Australia’s financial regulator on Tuesday ordered an investigation into global money transfer platform PayPal over concerns it is being misused by sex offenders to buy child abuse material from Asia.
The Australian Transaction Reports and Analysis Centre (AUSTRAC) will appoint an external auditor to examine what it calls “ongoing concerns” over PayPal’s alleged breaches of the country’s anti-money laundering and counter-terrorism financing laws.
Announcing the appointment in a statement on Tuesday, AUSTRAC said it was working with its partners to “combat serious crimes such as child-sex exploitation” using funds transfer information reported by the financial services sector.
“Online child abuse material can be ordered from Australia to areas such as the Philippines in quite often small amounts that are repeated often, and PayPal unfortunately is one of the areas that they can use to do that,” AUSTRAC CEO Nicole Rose told the ABC.
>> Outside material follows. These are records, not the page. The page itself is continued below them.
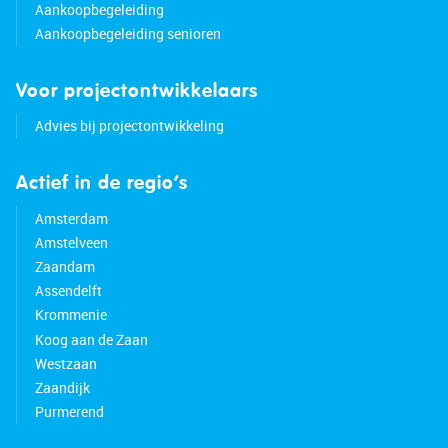
Aankoopbegeleiding
Aankoopbegeleiding senioren
Voor projectontwikkelaars
Advies bij projectontwikkeling
Actief in de regio’s
Amsterdam
Amstelveen
Zaandam
Assendelft
Krommenie
Koog aan de Zaan
Westzaan
Zaandijk
Purmerend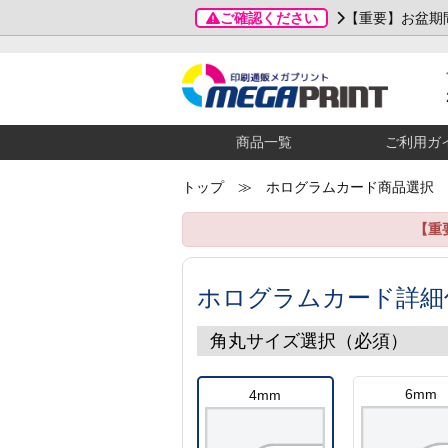
ご確認ください
【重要】お盆期
商品一覧
ご利用ガ
トップ
≫ ホログラムカード商品選択
【重
ホログラムカード詳細
角丸サイズ選択（必須）
6mm
4mm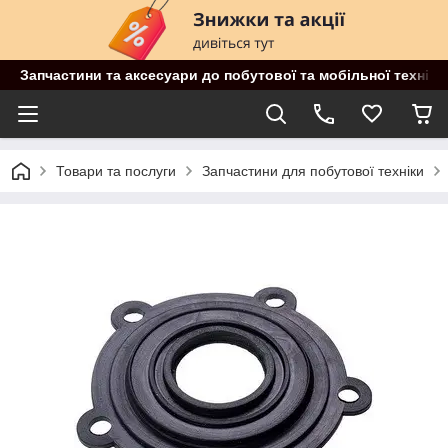
Запчастини та аксесуари до побутової та мобільної техніки
Товари та послуги
Запчастини для побутової техніки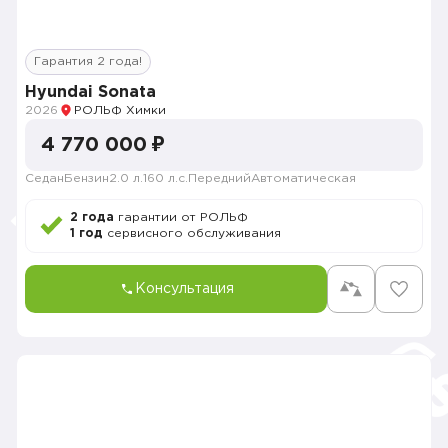
Гарантия 2 года!
Hyundai Sonata
2026
РОЛЬФ Химки
4 770 000 ₽
Седан
Бензин
2.0 л.
160 л.с.
Передний
Автоматическая
2 года
гарантии от РОЛЬФ
1 год
сервисного обслуживания
Консультация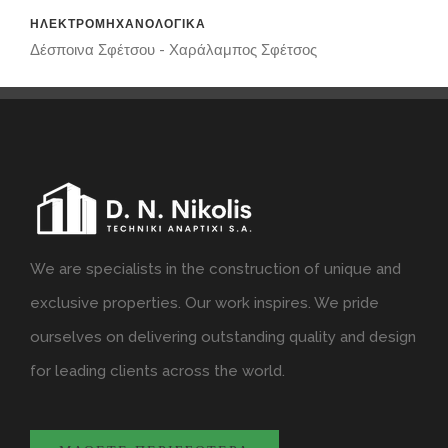
ΗΛΕΚΤΡΟΜΗΧΑΝΟΛΟΓΙΚΑ
Δέσποινα Σφέτσου - Χαράλαμπος Σφέτσος
We are specialists in the construction of unique and
exclusive properties. Our work inspires. We pride
ourselves on delivering outstanding quality and design
for leading clients across the world.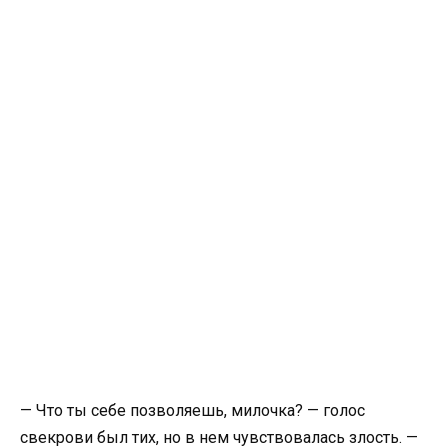
— Что ты себе позволяешь, милочка? — голос
свекрови был тих, но в нем чувствовалась злость. —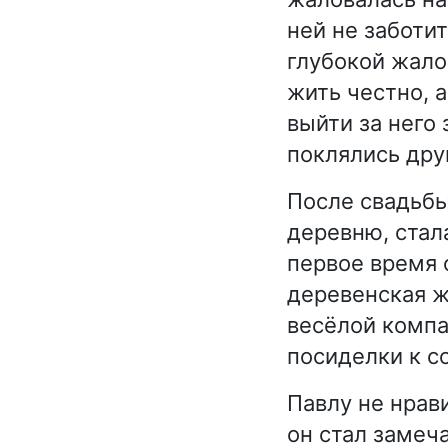
ней не заботит
глубокой жало
жить честно, а
выйти за него
поклялись друг
После свадьбы
деревню, стал
первое время 
деревенская жи
весёлой компа
посиделки к с
Павлу не нрав
он стал замеч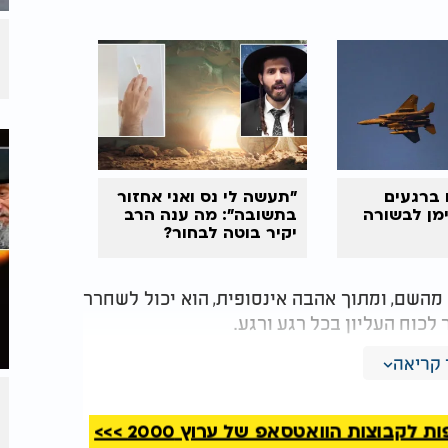
 ברגעים
"תעשה לי נס ואני אחזור
מן לבשורה
בתשובה": מה ענה הרב
יקיר בוטה לבחור?
השם, ומתוך אהבה אינסופית, הוא יכול לשחרר
לכוח העליון בכל רגע ורגע.
קריאה
 בכוונה הטובה של השם בכל צעד בדרך, לדעת
 מיד. כל מה שנחווה, הוא עבור טובתנו האישית
קבוצות הוואטסאפ של ערוץ 2000 >>>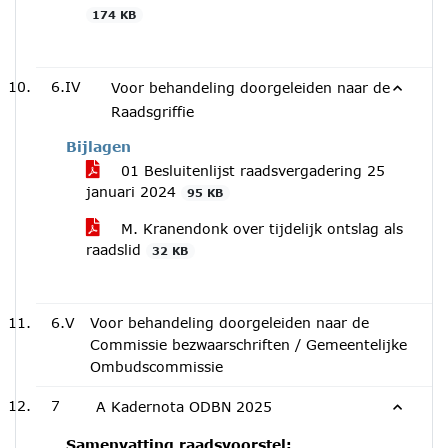
174 KB
6.IV
Voor behandeling doorgeleiden naar de
Raadsgriffie
Bijlagen
01 Besluitenlijst raadsvergadering 25
januari 2024
95 KB
M. Kranendonk over tijdelijk ontslag als
raadslid
32 KB
6.V
Voor behandeling doorgeleiden naar de
Commissie bezwaarschriften / Gemeentelijke
Ombudscommissie
7
A Kadernota ODBN 2025
Samenvatting raadsvoorstel: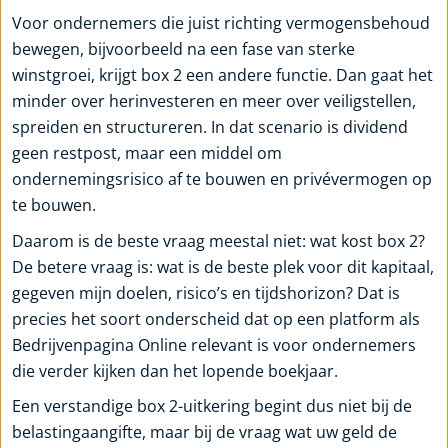
Voor ondernemers die juist richting vermogensbehoud
bewegen, bijvoorbeeld na een fase van sterke
winstgroei, krijgt box 2 een andere functie. Dan gaat het
minder over herinvesteren en meer over veiligstellen,
spreiden en structureren. In dat scenario is dividend
geen restpost, maar een middel om
ondernemingsrisico af te bouwen en privévermogen op
te bouwen.
Daarom is de beste vraag meestal niet: wat kost box 2?
De betere vraag is: wat is de beste plek voor dit kapitaal,
gegeven mijn doelen, risico’s en tijdshorizon? Dat is
precies het soort onderscheid dat op een platform als
Bedrijvenpagina Online relevant is voor ondernemers
die verder kijken dan het lopende boekjaar.
Een verstandige box 2-uitkering begint dus niet bij de
belastingaangifte, maar bij de vraag wat uw geld de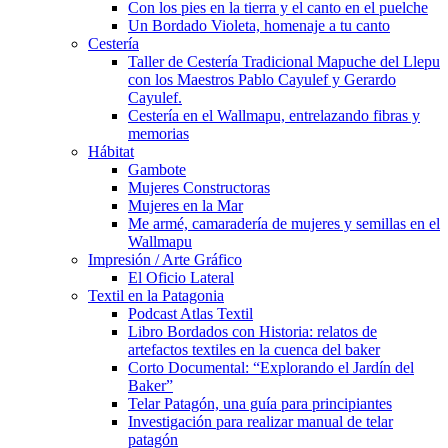
Con los pies en la tierra y el canto en el puelche
Un Bordado Violeta, homenaje a tu canto
Cestería
Taller de Cestería Tradicional Mapuche del Llepu
con los Maestros Pablo Cayulef y Gerardo
Cayulef.
Cestería en el Wallmapu, entrelazando fibras y
memorias
Hábitat
Gambote
Mujeres Constructoras
Mujeres en la Mar
Me armé, camaradería de mujeres y semillas en el
Wallmapu
Impresión / Arte Gráfico
El Oficio Lateral
Textil en la Patagonia
Podcast Atlas Textil
Libro Bordados con Historia: relatos de
artefactos textiles en la cuenca del baker
Corto Documental: “Explorando el Jardín del
Baker”
Telar Patagón, una guía para principiantes
Investigación para realizar manual de telar
patagón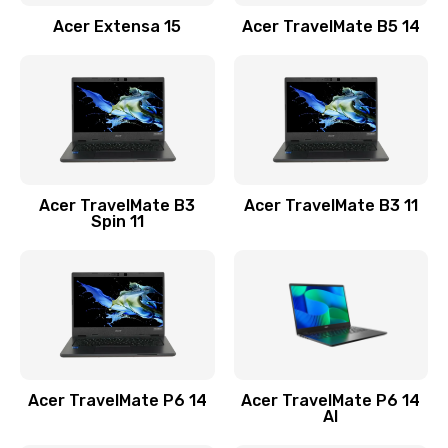
Заказать
Acer Extensa 15
Acer TravelMate B5 14
Ремонт разъема питания
845 руб.
Заказать
Замена видеокарты
Acer TravelMate B3
Acer TravelMate B3 11
1890 руб.
Spin 11
Заказать
Замена аккумулятора
690 руб.
Заказать
Acer TravelMate P6 14
Acer TravelMate P6 14
Замена SSD
AI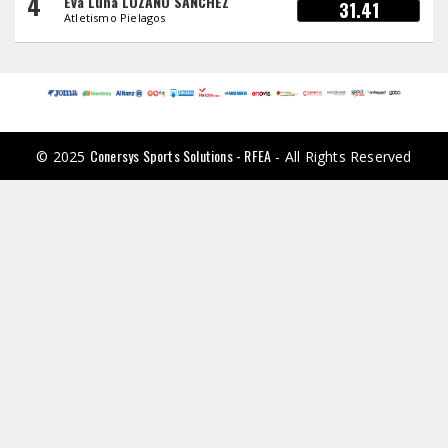
4
Eva Luna LOZANO SANCHEZ
31.41
Atletismo Pielagos
Conersys Sports Solutions - RFEA
© 2025
- All Rights Reserved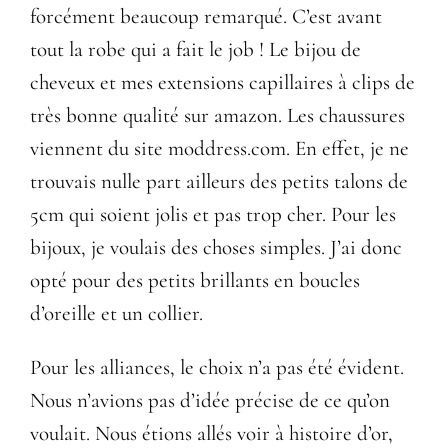
forcément beaucoup remarqué. C’est avant
tout la robe qui a fait le job ! Le bijou de
cheveux et mes extensions capillaires à clips de
très bonne qualité sur amazon. Les chaussures
viennent du site moddress.com. En effet, je ne
trouvais nulle part ailleurs des petits talons de
5cm qui soient jolis et pas trop cher. Pour les
bijoux, je voulais des choses simples. J’ai donc
opté pour des petits brillants en boucles
d’oreille et un collier.
Pour les alliances, le choix n’a pas été évident.
Nous n’avions pas d’idée précise de ce qu’on
voulait. Nous étions allés voir à histoire d’or,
“That’s why we want to get the auditor in to really what sort of risks there have been and continue to be with PayPal systems or their reporting regime.”
A PayPal Australia spokesperson said that following an internal review the company had “self-disclosed an issue” in its reporting system to AUSTRAC.
“We are working in full cooperation with AUSTRAC to remediate this reporting system issue and to undertake the audit as outlined by AUSTRAC in the time specified,” the firm said in a statement.
An audit report must be compiled within 120 days and will be used to determine whether the regulator takes any further action against the digital payments platform.
Australian regulators have been under pressure to act after a royal commission into the financial sector found serious concerns spread over many years, with misconduct often going unpunished or given lenient treatment by banking and corporate authorities.